That is a little complicated as a concept, but it is  a major flaw in our system. I think it results from an incorrect interpretation by a chair occupant some years ago. It has been repeated many times since and not been made better.  It has just been institutionalized in an unworkable manner. 

 

Madeleine Dalphond-Guiral: I was a parliamentarian for 11 years and I saw a number of changes such as the election of deputy chairs and the fact that all private members’ business is now votable. I was a long-time member of the subcommittee responsible for determining what was votable and what was not. Now, everything is votable. 

However, there are still a number of problems. I do not have the experience of the other members of the panel but I note various problems inherent to committees. Overall, I quite agree that committees work diligently as long as they are not called upon to vote on anything. 

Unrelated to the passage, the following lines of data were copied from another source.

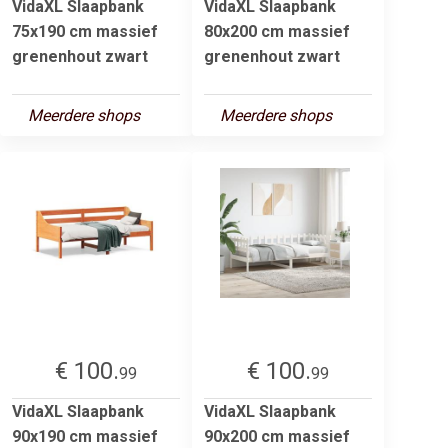
VidaXL Slaapbank
VidaXL Slaapbank
75x190 cm massief
80x200 cm massief
grenenhout zwart
grenenhout zwart
Meerdere shops
Meerdere shops
€ 100.
€ 100.
99
99
VidaXL Slaapbank
VidaXL Slaapbank
90x190 cm massief
90x200 cm massief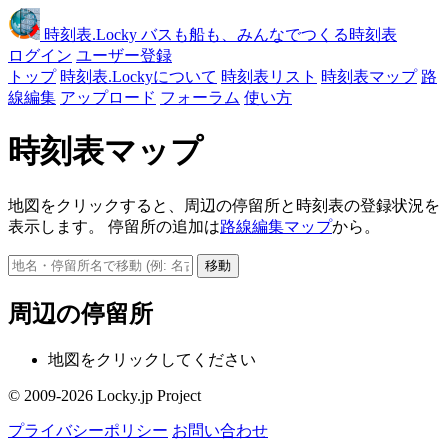
時刻表
.Locky
バスも船も、みんなでつくる時刻表
ログイン
ユーザー登録
トップ
時刻表.Lockyについて
時刻表リスト
時刻表マップ
路
線編集
アップロード
フォーラム
使い方
時刻表マップ
地図をクリックすると、周辺の停留所と時刻表の登録状況を
表示します。 停留所の追加は
路線編集マップ
から。
移動
周辺の停留所
地図をクリックしてください
© 2009-2026 Locky.jp Project
プライバシーポリシー
お問い合わせ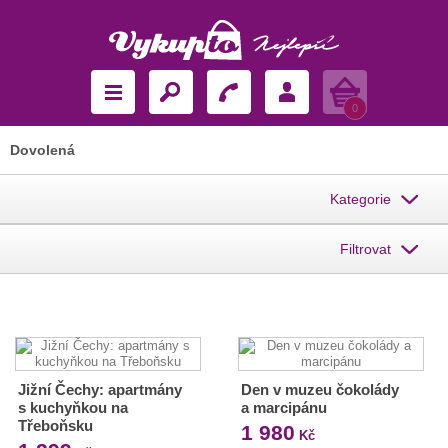
Košík
0
Dovolená
Kategorie
Filtrovat
Jižní Čechy: apartmány
Den v muzeu čokolády
s kuchyňkou na
a marcipánu
Třeboňsku
1 980
Kč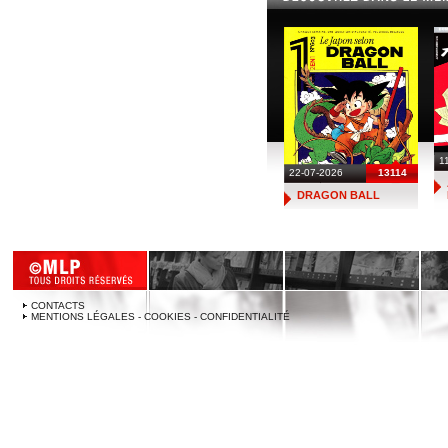
1
22-07-2026
13114
DRAGON BALL
CONTACTS
MENTIONS LÉGALES - COOKIES - CONFIDENTIALITÉ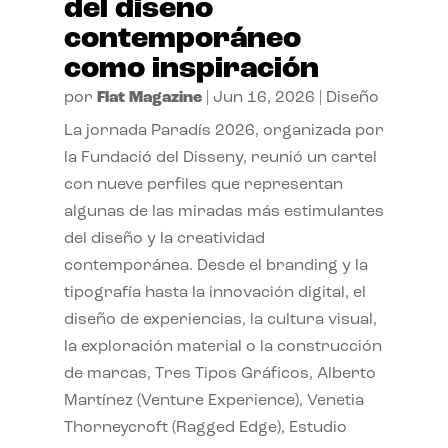
del diseño
contemporáneo
como inspiración
por
Flat Magazine
|
Jun 16, 2026
|
Diseño
La jornada Paradís 2026, organizada por
la Fundació del Disseny, reunió un cartel
con nueve perfiles que representan
algunas de las miradas más estimulantes
del diseño y la creatividad
contemporánea. Desde el branding y la
tipografía hasta la innovación digital, el
diseño de experiencias, la cultura visual,
la exploración material o la construcción
de marcas, Tres Tipos Gráficos, Alberto
Martínez (Venture Experience), Venetia
Thorneycroft (Ragged Edge), Estudio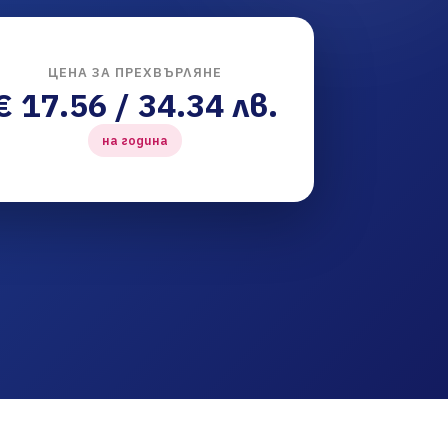
ЦЕНА ЗА ПРЕХВЪРЛЯНЕ
€ 17.56 / 34.34 лв.
на година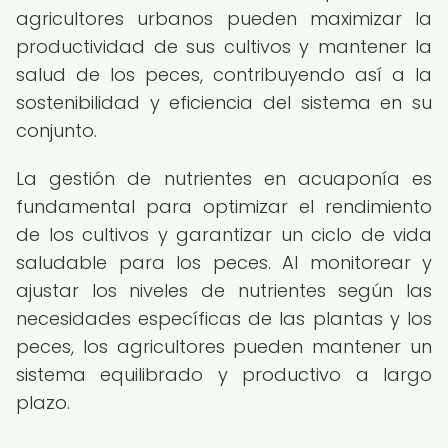
agricultores urbanos pueden maximizar la
productividad de sus cultivos y mantener la
salud de los peces, contribuyendo así a la
sostenibilidad y eficiencia del sistema en su
conjunto.
La gestión de nutrientes en acuaponía es
fundamental para optimizar el rendimiento
de los cultivos y garantizar un ciclo de vida
saludable para los peces. Al monitorear y
ajustar los niveles de nutrientes según las
necesidades específicas de las plantas y los
peces, los agricultores pueden mantener un
sistema equilibrado y productivo a largo
plazo.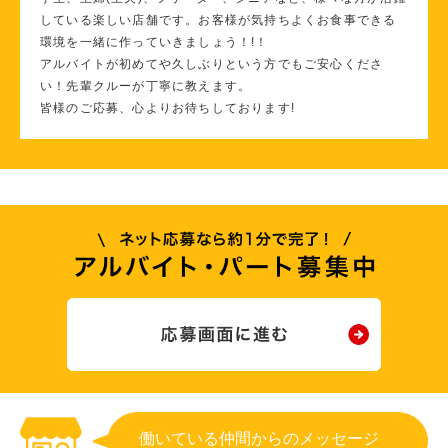
している楽しい店舗です。お客様が気持ちよくお食事できる
環境を一緒に作っていきましょう！!！
アルバイトが初めてや久しぶりという方でもご安心くださ
い！先輩クルーが丁寧に教えます。
皆様のご応募、心よりお待ちしております!
働いている仲間からのメッセージ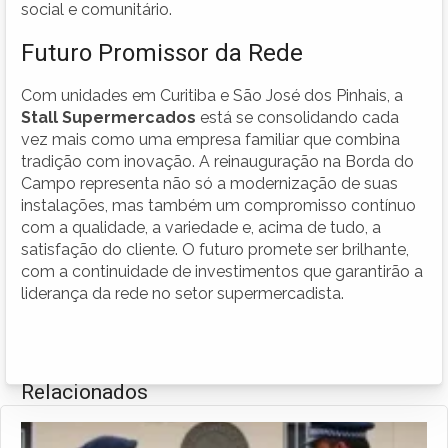
social e comunitário.
Futuro Promissor da Rede
Com unidades em Curitiba e São José dos Pinhais, a
Stall Supermercados
está se consolidando cada
vez mais como uma empresa familiar que combina
tradição com inovação. A reinauguração na Borda do
Campo representa não só a modernização de suas
instalações, mas também um compromisso contínuo
com a qualidade, a variedade e, acima de tudo, a
satisfação do cliente. O futuro promete ser brilhante,
com a continuidade de investimentos que garantirão a
liderança da rede no setor supermercadista.
Relacionados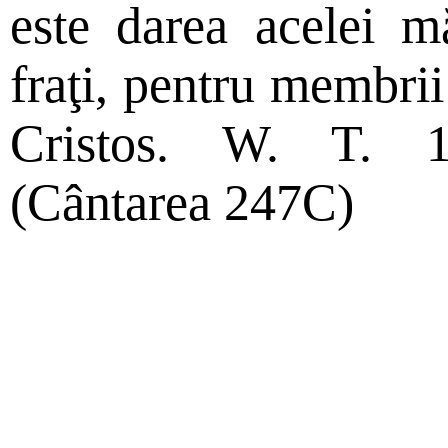
este darea acelei m
fraţi, pentru membrii 
Cristos. W. T. 
(Cântarea 247C)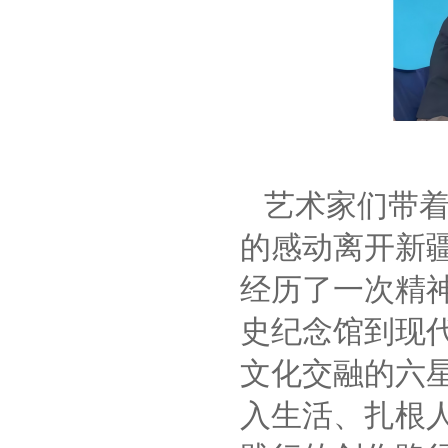
艺术家们带
的感动离开新
经历了一次精
史纪念馆到现
文化交融的六
入生活、扎根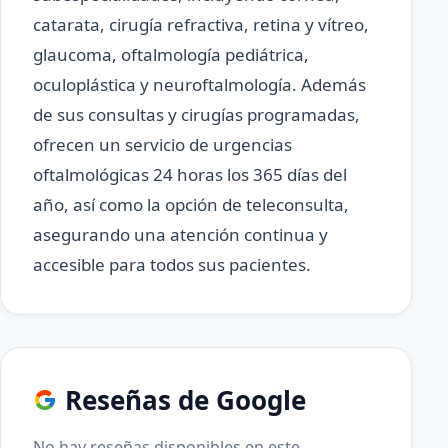
catarata, cirugía refractiva, retina y vítreo,
glaucoma, oftalmología pediátrica,
oculoplástica y neuroftalmología. Además
de sus consultas y cirugías programadas,
ofrecen un servicio de urgencias
oftalmológicas 24 horas los 365 días del
año, así como la opción de teleconsulta,
asegurando una atención continua y
accesible para todos sus pacientes.
Reseñas de Google
No hay reseñas disponibles en este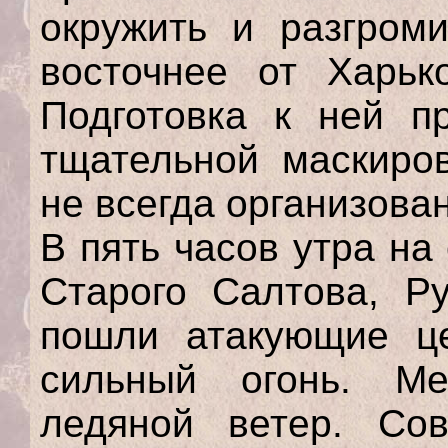
окружить и разгроми
восточнее от Харьк
Подготовка к ней пр
тщательной маскиров
не всегда организова
В пять часов утра н
Старого Салтова, Ру
пошли атакующие це
сильный огонь. М
ледяной ветер. Сов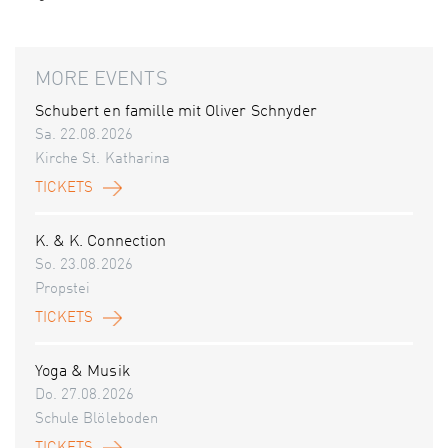
MORE EVENTS
Schubert en famille mit Oliver Schnyder
Sa. 22.08.2026
Kirche St. Katharina
TICKETS
K. & K. Connection
So. 23.08.2026
Propstei
TICKETS
Yoga & Musik
Do. 27.08.2026
Schule Blöleboden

Some committees are non-partisan. I have had the opportunity to sit on such committees. However, there is obvious partisanship within other committees. It is extremely frustrating to see that, whenever there is a vote, the members who worked on a file and took part in all the discussions are replaced. This goes against all logic. 

People say they want to improve Parliament’s reputation. However, such conduct has the opposite effect. We need to consider how to ensure that we continue to do things logically. 

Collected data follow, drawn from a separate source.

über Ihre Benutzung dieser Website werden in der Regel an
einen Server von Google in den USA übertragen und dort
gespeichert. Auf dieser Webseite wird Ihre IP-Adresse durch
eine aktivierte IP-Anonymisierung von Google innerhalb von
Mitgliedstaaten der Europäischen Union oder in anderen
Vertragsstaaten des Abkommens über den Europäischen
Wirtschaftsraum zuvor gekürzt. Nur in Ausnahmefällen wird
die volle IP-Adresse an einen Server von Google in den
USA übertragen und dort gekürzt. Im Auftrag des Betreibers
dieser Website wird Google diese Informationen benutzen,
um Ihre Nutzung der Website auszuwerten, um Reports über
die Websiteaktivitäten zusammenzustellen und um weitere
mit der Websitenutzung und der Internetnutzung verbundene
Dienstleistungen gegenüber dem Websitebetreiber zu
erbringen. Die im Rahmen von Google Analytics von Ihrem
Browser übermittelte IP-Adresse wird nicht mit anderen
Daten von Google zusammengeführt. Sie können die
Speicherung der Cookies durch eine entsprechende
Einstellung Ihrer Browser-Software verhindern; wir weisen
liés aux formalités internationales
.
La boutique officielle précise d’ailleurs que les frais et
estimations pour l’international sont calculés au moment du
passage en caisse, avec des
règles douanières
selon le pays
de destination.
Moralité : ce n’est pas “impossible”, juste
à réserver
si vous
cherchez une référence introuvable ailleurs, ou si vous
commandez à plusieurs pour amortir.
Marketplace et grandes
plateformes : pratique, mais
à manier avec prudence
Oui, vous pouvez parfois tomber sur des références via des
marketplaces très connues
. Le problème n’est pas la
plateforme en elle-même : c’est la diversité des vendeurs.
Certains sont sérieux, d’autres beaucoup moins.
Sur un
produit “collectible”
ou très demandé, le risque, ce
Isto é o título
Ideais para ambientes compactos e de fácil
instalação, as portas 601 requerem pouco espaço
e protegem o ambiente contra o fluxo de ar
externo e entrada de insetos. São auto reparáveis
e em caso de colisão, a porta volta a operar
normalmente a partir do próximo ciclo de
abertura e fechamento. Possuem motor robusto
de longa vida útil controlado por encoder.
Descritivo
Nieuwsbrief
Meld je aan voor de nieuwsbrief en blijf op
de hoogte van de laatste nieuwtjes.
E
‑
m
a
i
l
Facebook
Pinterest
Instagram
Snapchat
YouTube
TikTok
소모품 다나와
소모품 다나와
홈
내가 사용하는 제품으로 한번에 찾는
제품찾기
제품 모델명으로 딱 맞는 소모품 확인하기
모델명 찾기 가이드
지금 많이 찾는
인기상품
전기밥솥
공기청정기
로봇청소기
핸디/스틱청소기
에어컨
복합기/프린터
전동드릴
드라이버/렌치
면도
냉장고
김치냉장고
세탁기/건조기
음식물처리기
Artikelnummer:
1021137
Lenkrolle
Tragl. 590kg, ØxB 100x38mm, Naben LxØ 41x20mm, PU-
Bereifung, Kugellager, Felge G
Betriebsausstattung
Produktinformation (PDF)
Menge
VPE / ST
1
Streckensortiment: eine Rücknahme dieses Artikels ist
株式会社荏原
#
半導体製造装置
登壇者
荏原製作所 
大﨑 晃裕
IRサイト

I completely agree on the issue of electronic voting. This has been in the works for a long time. It is now 2006; the time has come to act. It is ridiculous to spend such long hours voting that we sometimes lose sight of what we are voting on. This is not helping to make Parliament more appealing. 

Now, I want to talk about the infamous oral question period. Voters and individuals who are interested in politics do not necessarily understand the purpose of oral question period. Essentially, it is a show in preparation for meetings with journalists. 

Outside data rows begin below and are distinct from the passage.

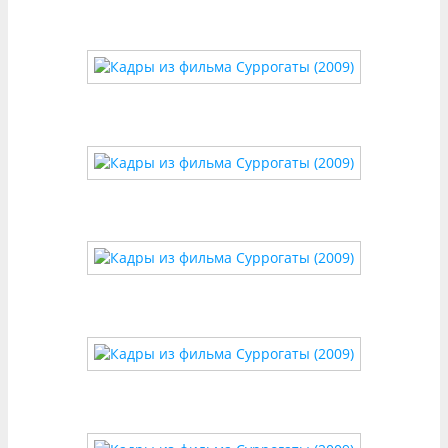
рассыпаются при столкновении с реальностью.
Это символизирует ложную безопасность
цифрового мира. Резкие переходы между CGI-
фонами и практическими декорациями
усиливают ощущение фальши.
Кадр 3: «Диалог в зоне отчуждения»
Героиня в рваной одежде стоит на фоне
разрушенного здания, а ее оппонент —
безупречный суррогат в костюме. Контраст
фактур (грубый бетон vs. глянцевый пластик) и
композиция кадра (они разделены трещиной в
стене) визуализируют главный конфликт:
человечество против машин.
3. Почему эти кадры запоминаются?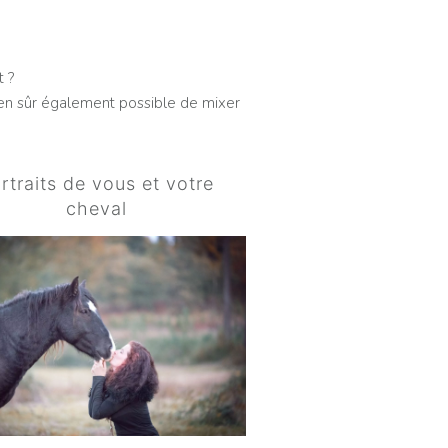
 ?
 bien sûr également possible de mixer
rtraits de vous et votre
cheval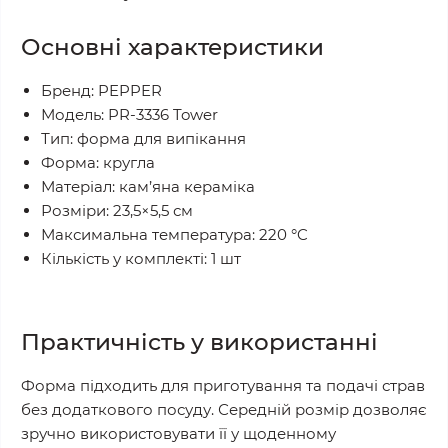
Основні характеристики
Бренд: PEPPER
Модель: PR-3336 Tower
Тип: форма для випікання
Форма: кругла
Матеріал: кам’яна кераміка
Розміри: 23,5×5,5 см
Максимальна температура: 220 °C
Кількість у комплекті: 1 шт
Практичність у використанні
Форма підходить для приготування та подачі страв
без додаткового посуду. Середній розмір дозволяє
зручно використовувати її у щоденному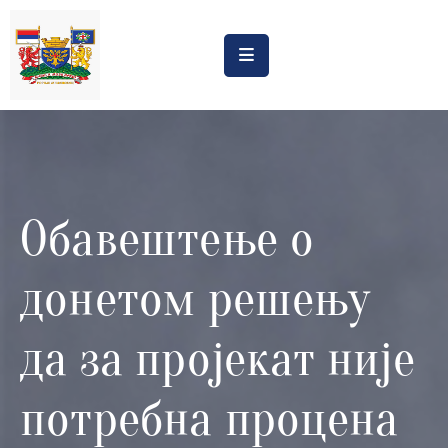
Насловна
Обрасци
Обавештења
Обавештење о
Процена
утицаја
донетом решењу
Регистри
Катастар
да за пројекат није
дивљих
депонија
потребна процена
Планови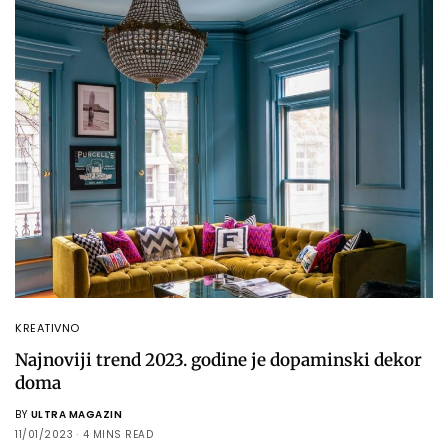
KREATIVNO
Najnoviji trend 2023. godine je dopaminski dekor
doma
BY
ULTRA MAGAZIN
11/01/2023
4 MINS READ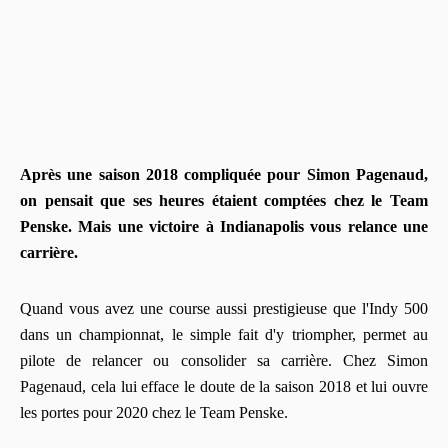
Après une saison 2018 compliquée pour Simon Pagenaud,
on pensait que ses heures étaient comptées chez le Team
Penske. Mais une victoire à Indianapolis vous relance une
carrière.
Quand vous avez une course aussi prestigieuse que l'Indy 500
dans un championnat, le simple fait d'y triompher, permet au
pilote de relancer ou consolider sa carrière. Chez Simon
Pagenaud, cela lui efface le doute de la saison 2018 et lui ouvre
les portes pour 2020 chez le Team Penske.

Ministers do not have to answer the questions. Since they do not have to answer, they do not and with reason. I can understand that. The minister identified has no obligation to stand up and answer the question being put. He or she can have anyone else respond. 

We may decide to keep the theatrical aspect of question period. We may decide that the individual who gives the best show gets the most air time. Some people excel in this area; Bill was one. However, is that really our objective? I do not think so. In any case, this will not help to increase Parliament’s credibility. 

There is another possibility—and it has been raised several times—that has potential. I am talking about something called an inquiry, which is a meeting on a specific subject between an elected representative and a minister accompanied by their staff who may assist them in answering questions. Such meetings are not short, not just three minutes, but rather a half hour. 

In my opinion, such well-prepared and serious meetings, where parliamentarians and ministers respect one another, could help increase Parliament’s credibility. A number of important files affect everyone to some extent. 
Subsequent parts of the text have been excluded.